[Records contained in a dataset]
·····
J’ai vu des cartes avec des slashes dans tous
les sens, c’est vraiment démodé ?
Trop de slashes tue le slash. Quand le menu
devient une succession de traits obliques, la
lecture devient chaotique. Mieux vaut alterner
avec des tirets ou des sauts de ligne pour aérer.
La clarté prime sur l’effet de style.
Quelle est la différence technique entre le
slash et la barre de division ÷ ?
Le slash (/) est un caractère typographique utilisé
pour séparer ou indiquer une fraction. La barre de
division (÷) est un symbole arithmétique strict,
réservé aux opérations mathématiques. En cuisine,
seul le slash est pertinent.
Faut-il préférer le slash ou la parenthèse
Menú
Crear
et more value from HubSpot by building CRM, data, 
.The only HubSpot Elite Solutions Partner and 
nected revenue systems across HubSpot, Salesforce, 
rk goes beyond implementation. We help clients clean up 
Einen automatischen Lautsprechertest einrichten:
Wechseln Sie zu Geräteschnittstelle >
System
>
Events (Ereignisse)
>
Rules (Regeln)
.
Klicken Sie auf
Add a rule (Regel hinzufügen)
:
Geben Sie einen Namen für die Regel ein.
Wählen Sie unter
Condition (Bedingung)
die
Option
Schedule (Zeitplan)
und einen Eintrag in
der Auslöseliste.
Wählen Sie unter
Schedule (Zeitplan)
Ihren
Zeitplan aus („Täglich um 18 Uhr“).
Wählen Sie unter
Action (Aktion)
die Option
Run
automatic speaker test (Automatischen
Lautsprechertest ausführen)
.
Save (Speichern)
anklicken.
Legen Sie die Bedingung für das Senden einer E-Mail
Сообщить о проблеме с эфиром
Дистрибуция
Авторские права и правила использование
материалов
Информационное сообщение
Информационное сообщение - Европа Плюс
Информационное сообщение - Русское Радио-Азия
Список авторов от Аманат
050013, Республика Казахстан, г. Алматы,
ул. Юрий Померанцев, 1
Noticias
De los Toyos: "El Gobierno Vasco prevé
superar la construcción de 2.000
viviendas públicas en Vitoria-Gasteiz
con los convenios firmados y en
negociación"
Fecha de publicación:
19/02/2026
·····
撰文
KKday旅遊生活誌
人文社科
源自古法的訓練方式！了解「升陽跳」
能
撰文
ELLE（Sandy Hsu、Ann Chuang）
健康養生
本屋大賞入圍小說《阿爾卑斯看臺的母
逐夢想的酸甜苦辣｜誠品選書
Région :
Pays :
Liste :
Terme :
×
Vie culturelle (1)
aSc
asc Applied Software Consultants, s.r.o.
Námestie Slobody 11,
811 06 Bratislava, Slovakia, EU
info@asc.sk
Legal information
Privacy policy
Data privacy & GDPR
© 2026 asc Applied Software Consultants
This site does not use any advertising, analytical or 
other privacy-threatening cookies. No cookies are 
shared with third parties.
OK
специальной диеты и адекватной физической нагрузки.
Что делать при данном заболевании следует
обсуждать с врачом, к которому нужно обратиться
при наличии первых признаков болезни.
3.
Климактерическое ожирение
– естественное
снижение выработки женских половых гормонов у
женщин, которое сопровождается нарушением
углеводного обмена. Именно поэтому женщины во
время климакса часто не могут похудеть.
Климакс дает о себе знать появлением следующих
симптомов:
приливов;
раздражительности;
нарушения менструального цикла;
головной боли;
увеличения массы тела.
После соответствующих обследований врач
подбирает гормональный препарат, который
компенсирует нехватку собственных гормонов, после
·····
[About this task]
Reproduce exactly the lines above from the line with "Zeitplan aus („Täglich" to the line with "viviendas públicas en Vitoria-Gasteiz", including both, and add nothing.

[Answer for this exercise]
Zeitplan aus („Täglich um 18 Uhr“).
Wählen Sie unter
Action (Aktion)
die Option
Run
automatic speaker test (Automatischen
Lautsprechertest ausführen)
.
Save (Speichern)
anklicken.
Legen Sie die Bedingung für das Senden einer E-Mail
Сообщить о проблеме с эфиром
Дистрибуция
Авторские права и правила использование
материалов
Информационное сообщение
Информационное сообщение - Европа Плюс
Информационное сообщение - Русское Радио-Азия
Список авторов от Аманат
050013, Республика Казахстан, г. Алматы,
ул. Юрий Померанцев, 1
Noticias
De los Toyos: "El Gobierno Vasco prevé
superar la construcción de 2.000
viviendas públicas en Vitoria-Gasteiz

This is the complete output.